Loose ends remain, however. In October, the Commodity Futures Trading Commission asked FCMs to answer a series of questions relating to the impact of margin deconsolidation on client asset protection. Citi, along with a number of others, is working with a law firm to draft a response. Perkins and Kemp decline to say more for fear of jeopardising the discussions.

The American Institute of Certified Public Accountants also wants to establish some common ground on the balance sheet treatment of cash margin. Citi is working with its accountants to assist with that process.

As the dust settles, some other FCMs are following Citi's lead in deconsolidating cash margin. UBS is known to have done so, while several sources say Credit Suisse has also taken the plunge. Others, including Bank of America and JP Morgan, are said to have decided against it – at least for the time being.

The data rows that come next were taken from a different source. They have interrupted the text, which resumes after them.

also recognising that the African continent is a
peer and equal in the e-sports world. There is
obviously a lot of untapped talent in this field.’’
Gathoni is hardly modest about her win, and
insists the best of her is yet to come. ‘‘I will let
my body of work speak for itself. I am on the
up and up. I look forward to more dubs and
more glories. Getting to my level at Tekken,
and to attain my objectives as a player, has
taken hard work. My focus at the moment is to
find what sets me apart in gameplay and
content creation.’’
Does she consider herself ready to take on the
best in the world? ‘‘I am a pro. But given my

Some FCMs may be hedging their bets on margin deconsolidation pending final changes to the leverage ratio. Politicians and lobbyists are continuing to push for a change to the treatment of received margin in the ratio, and prudential regulators have said the rule is under review.

In the coming weeks, the Basel Committee on Banking Supervision is also expected to consult on switching the leverage exposure calculation for OTC derivatives from the decades-old current exposure method to the standardised approach to counterparty credit risk (SA-CCR). The latter is expected to be broadly beneficial for OTC clearing, although it can also result in higher leverage exposures for certain positions, including some CDSs.

Some believe a shift to SA-CCR could obviate the need for margin deconsolidation. Kemp cautions against expecting too much. "Unfortunately, there are very few eureka moments when it comes to capital," he says. "The devil is in the detail."

Citi's clearing team is already poring over those details. "The formula is a bit complex. We're still working through how much of an offset we would realise if SA-CCR were to be admitted for the SLR for cleared derivatives," says Kemp. "100% of client collateral derecognition will not be achieved under SA-CCR."